Friday, January 7, 2011

The Professor and the Madman

By Simon Winchester
★★★☆☆

The Oxford English Dictionary (or OED, for those in the know) is arguably the most epic* book in the English language. In fact, it kind of IS the English language. In its current publication, the OED is a twenty-volume dictionary containing 291,500 entries on 21,730 pages, the longest of which being for the word set, whose 430 varying uses is described in 60,000 words. The first edition was published in installments beginning in 1888 and then in its entirety in 1928. This is the story of its conception, and of the men that nurtured it and brought it to life.

Amassing and cataloguing the entirety of the English language and its evolution throughout history was no small undertaking. To ease their burden and speed things along (the dictionary was begun with a planned timeline of 5 years, which it exceeded by a good 65), Professor James Murray and his team of editors appealed to the English-speaking world for volunteers to submit definitions and quotations demonstrating usage of "rare, obsolete, old-fashioned, new, or peculiar” words, of which they received over 3.5 million. Curiously, of those 3.5 million, tens of thousands were submitted by a single man – a certain Dr. W. C. Minor. Dr. Minor became an indispensible aid to the OED committee, and though he kept up a correspondence with Professor Murray on all things pertaining to the dictionary for well over a decade, he managed to decline or overlook Murray’s every proposition to meet. It wasn’t until Murray offered to make the visit himself that the veil of mystery around his most prolific assistant was lifted. Arriving at the return address from which so many thousands contributions had come, he found not the charming country estate of a well-off retired gentleman he expected, but an insane asylum. Dr. Minor had been an inmate at Broadmoor Hospital for the criminally insane for the previous 20 years.

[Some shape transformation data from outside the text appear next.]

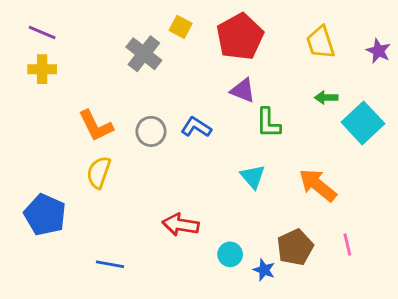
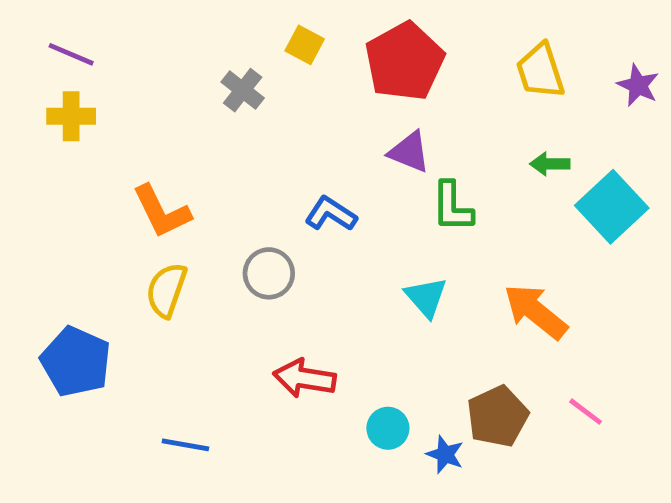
gray cross: (144, 54) -> (243, 90), size x0.7
gray circle: (151, 131) -> (269, 273), moved
pink line: (347, 244) -> (586, 412), turned -40

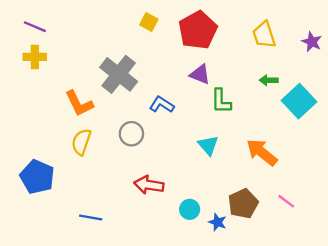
gray cross: (243, 90) -> (119, 74), moved, size x1.8

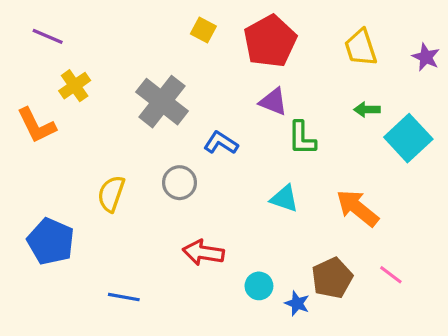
yellow cross: (35, 57) -> (75, 86), moved, turned -35
orange L-shape: (79, 103) -> (36, 125), moved
cyan triangle: (208, 145) -> (284, 199), turned -30

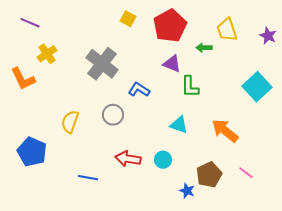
green arrow: (367, 110) -> (204, 48), moved
cyan circle: (259, 286) -> (163, 160), moved
blue line: (124, 297) -> (88, 178), moved

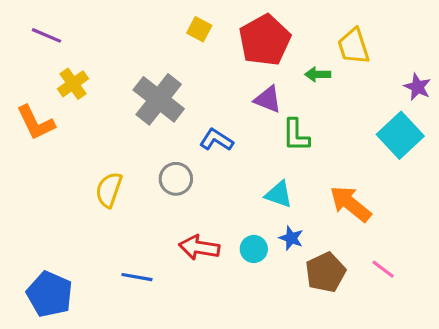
purple star: (268, 36) -> (417, 87), moved
blue pentagon: (32, 152) -> (50, 294), moved
blue star: (187, 191) -> (291, 238), moved

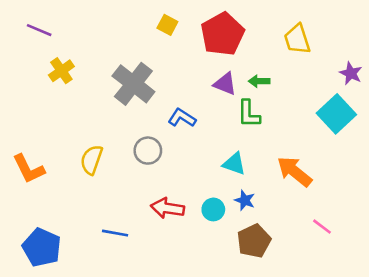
green arrow: (318, 74) -> (259, 81), moved
orange L-shape: (36, 123) -> (29, 169), moved
brown pentagon: (325, 272) -> (254, 241), moved

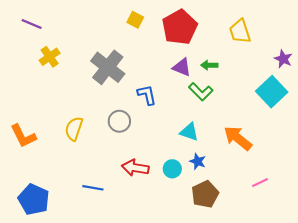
green L-shape: (249, 114) -> (201, 92), turned -45
blue L-shape: (182, 118) -> (147, 95), turned 45
pink line: (322, 227) -> (260, 183), turned -63

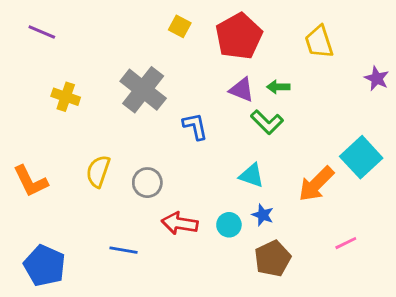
yellow cross: (50, 57) -> (66, 97), moved, turned -36
cyan square: (272, 92) -> (361, 157), moved
gray circle: (119, 121) -> (147, 183), moved
orange arrow: (238, 138) -> (316, 184), turned -84

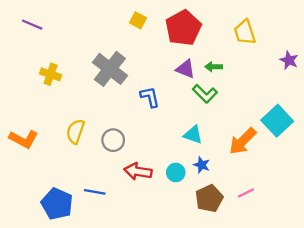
orange L-shape: (31, 181) -> (24, 139), turned -36
pink line: (346, 243) -> (246, 193), moved
blue pentagon: (45, 266) -> (57, 204), moved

Intriguing premise, no? And made all the more so because it’s true. If only the execution had lived up to it. Maybe the problem was the discrepancy between my expectations and the reality of what the book was. I was expecting a novel, perhaps focusing on the characterization of these two fascinating men and the improbable circumstances that connected them (Dr. Minor was not even an Englishman – he had been an American army surgeon in the civil war and come to England to “clear his head” before getting trapped there after the shooting that landed him in Broadmoor). I wanted the whole incredible story brought to life for me, in vivid and sometimes lurid detail. Instead, what I got was part biography, part non-fiction history book. The chapters on the lives of James Murray and Dr. Minor were impersonal and wholly lacking in sensationalism, and they were interspersed with even drier chapters outlining a recap of lexicographical** history. I don’t know about you, but I’ve never exactly mourned my lack of knowledge in that field. I know more about dictionaries now than I ever cared to, and this coming from someone who periodically browses thesaurus.com in her free time. I will admit that I was duly impressed with Winchester’s vocabulary, though. More than once I came across words I didn’t recognize – a somewhat uncommon experience for me. He clearly spent some time curling up with the OED in the researching of this book. That being said, even though I’ll concede that things might have gone better if I’d known what I was getting into, I think the story of Dr. Minor and the OED would have made a much better novel than historical biography.

*Epic, n. Of unusually great size or extent; heroic; majestic; impressively great.
**Lexicography, n. The writing, editing, or compiling of dictionaries.